Eye motion parameters correlate with level of experience in video-assisted surgery

Objective testing of three tasks

Ergun Kocak, Jan Ober, Necip Berme, W. Scott Melvin

Research output: Contribution to journalArticle

19 Citations (Scopus)

Abstract

Background: Laparoscopic skills vary with experience and training; however, objective measures to ascertain the level of training have not yet been established. New technology allows noninterfering measurement of eye motion parameters that correlate with attention and distraction during visually oriented tasks. Our objective was to apply this new technology in the setting of video-assisted surgery to evaluate eye motion parameters among surgeons of varying experience.
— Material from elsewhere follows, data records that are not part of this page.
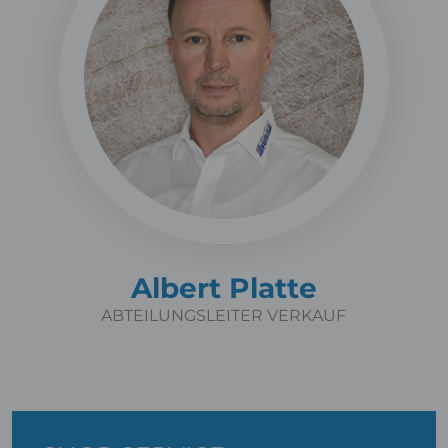
Albert Platte
ABTEILUNGSLEITER VERKAUF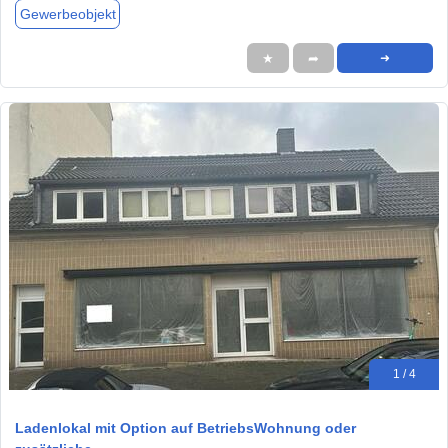
Gewerbeobjekt
★
➦
➜
1 / 4
Ladenlokal mit Option auf BetriebsWohnung oder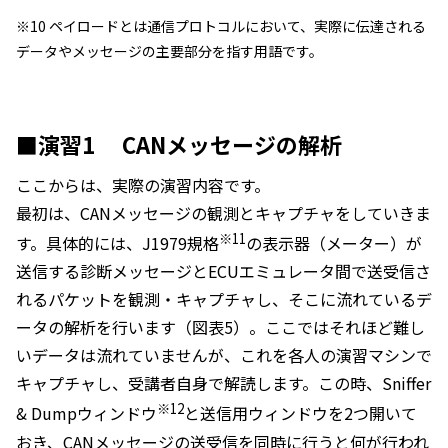
※10 ペイロードとは通信プロトコルにおいて、実際に伝達される
データやメッセージの主要部分を指す用語です。
■演習1 CANメッセージの解析
ここからは、実際の演習内容です。
最初は、CANメッセージの観測とキャプチャをしていきま
※11
す。具体的には、J1979規格
の表示器（メーター）が
送信する診断メッセージとECUエミュレータ間で送受信さ
れるパケットを観測・キャプチャし、そこに流れているデ
ータの解析を行います（図表5）。ここではそれほど難し
いデータは流れていませんが、これを各人の演習マシンで
キャプチャし、受講者自身で解読します。この時、Sniffer
※12
& Dumpウィンドウ
と送信用ウィンドウを2つ開いて
おき、CANメッセージの送受信を同時に行うと何が行われ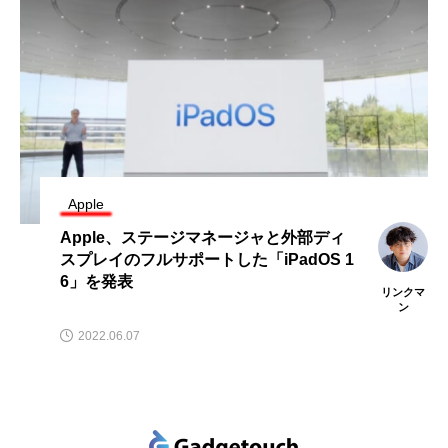
Apple
Apple、ステージマネージャと外部ディ
スプレイのフルサポートした「iPadOS 1
6」を発表
リンクマ
ン
2022.06.07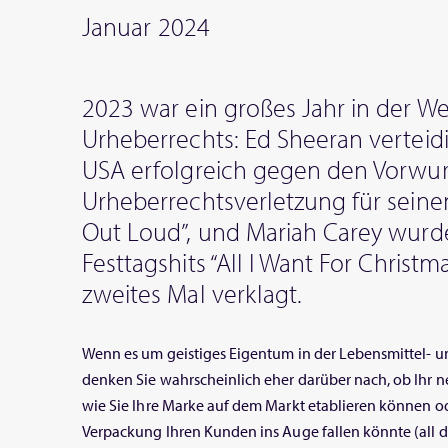
Januar 2024
2023 war ein großes Jahr in der We
Urheberrechts: Ed Sheeran verteidi
USA erfolgreich gegen den Vorwur
Urheberrechtsverletzung für seine
Out Loud”, und Mariah Carey wurd
Festtagshits “All I Want For Christma
zweites Mal verklagt.
Wenn es um geistiges Eigentum in der Lebensmittel- u
denken Sie wahrscheinlich eher darüber nach, ob Ihr ne
wie Sie Ihre Marke auf dem Markt etablieren können 
Verpackung Ihren Kunden ins Auge fallen könnte (all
Materials and Methods: Subjects with various levels of laparoscopic experience (novice, intermediate, and expert) were fitted with a noninvasive, Food and Drug Administration approved, eye motion monitoring device. The device was used to measure and record parameters of eye motion, including saccadic rate (SR), standardized peak velocity (PV), standardized saccadic amplitude (SA), and the duration of gaze fixation (FD), during the performance of 3 basic laparoscopic tasks on a laparoscopic training station. Results: A total of 24 subjects (3 groups of 8 each) participated in this study. Experience level was found to have a main significant effect on SR (P = 0.047) and PV (P = 0.028). Two-way ANOVA demonstrated that experience level approached significance for SA (P = 0.058) and FD (P = 0.055). Conclusion: The advancement of laparoscopic techniques and instrumentation relies, in part, on expanding the current understanding of operator/instrument interactions. This places an increasing demand on objective methods of monitoring such interactions during laparoscopy. Our study demonstrates a significant difference in eye motion parameters in surgeons with differing levels of experience. Further testing is needed in actual clinical settings to determine the importance of eye motion during surgery.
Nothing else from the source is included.